### [TASK BRIEF]
Where a line of the entries holds the string "Living", copy that line.

### [EXERCISE MATERIALS]
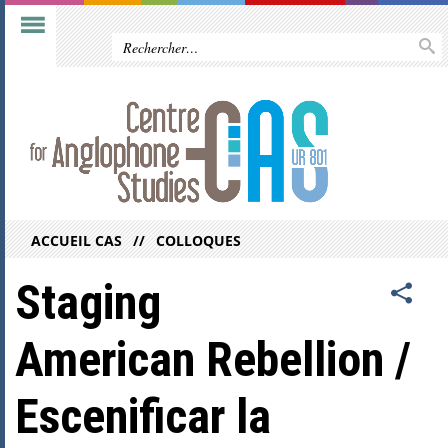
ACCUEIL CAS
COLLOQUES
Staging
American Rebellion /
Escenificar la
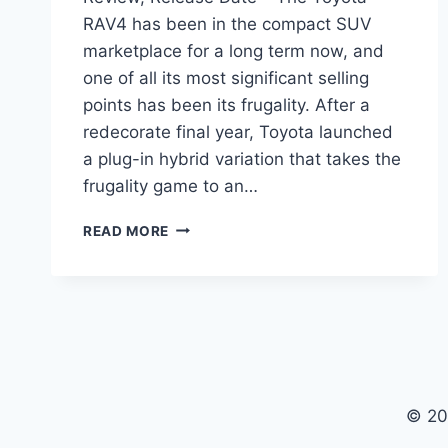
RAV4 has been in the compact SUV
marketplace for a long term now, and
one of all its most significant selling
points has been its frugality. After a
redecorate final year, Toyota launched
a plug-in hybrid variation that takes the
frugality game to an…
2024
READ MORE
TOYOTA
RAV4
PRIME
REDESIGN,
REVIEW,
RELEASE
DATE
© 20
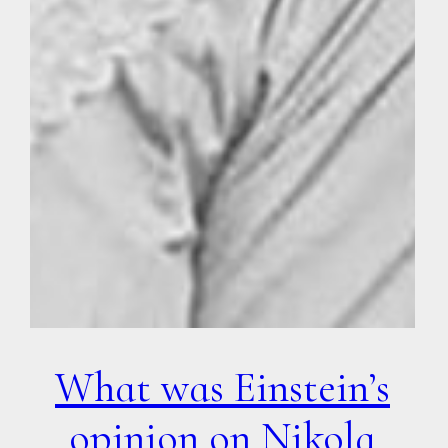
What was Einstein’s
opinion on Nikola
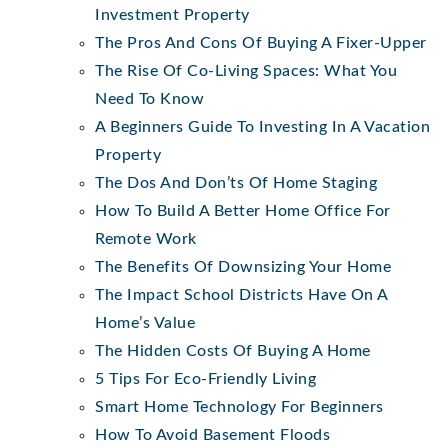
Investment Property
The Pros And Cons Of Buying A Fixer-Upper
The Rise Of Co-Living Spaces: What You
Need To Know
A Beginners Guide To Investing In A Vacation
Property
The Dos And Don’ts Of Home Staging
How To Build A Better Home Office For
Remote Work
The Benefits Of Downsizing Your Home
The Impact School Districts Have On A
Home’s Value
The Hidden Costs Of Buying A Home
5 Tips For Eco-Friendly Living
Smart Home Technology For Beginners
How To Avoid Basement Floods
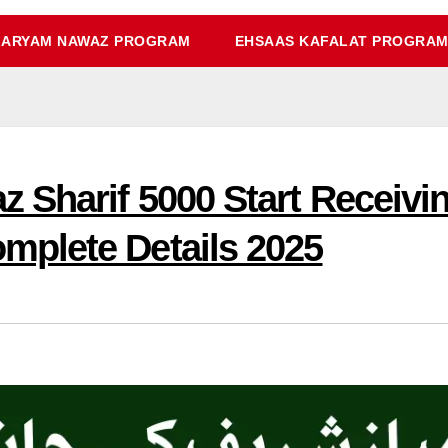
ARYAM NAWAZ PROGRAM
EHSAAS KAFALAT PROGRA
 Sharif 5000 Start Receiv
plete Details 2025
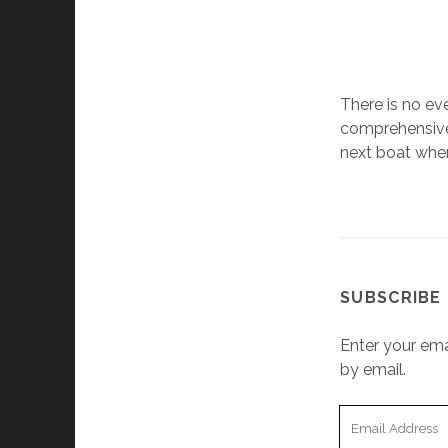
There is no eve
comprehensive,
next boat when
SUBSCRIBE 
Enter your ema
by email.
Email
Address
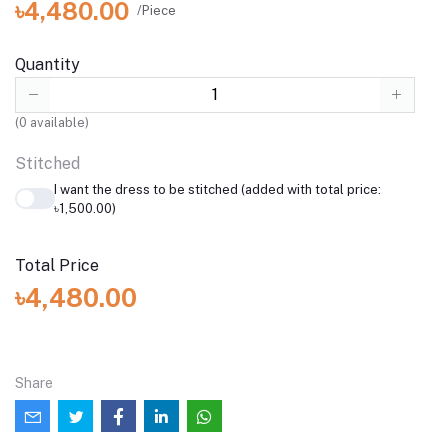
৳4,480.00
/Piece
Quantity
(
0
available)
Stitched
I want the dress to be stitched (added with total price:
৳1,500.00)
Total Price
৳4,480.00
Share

### [YOUR RESPONSE]
The Rise Of Co-Living Spaces: What You
5 Tips For Eco-Friendly Living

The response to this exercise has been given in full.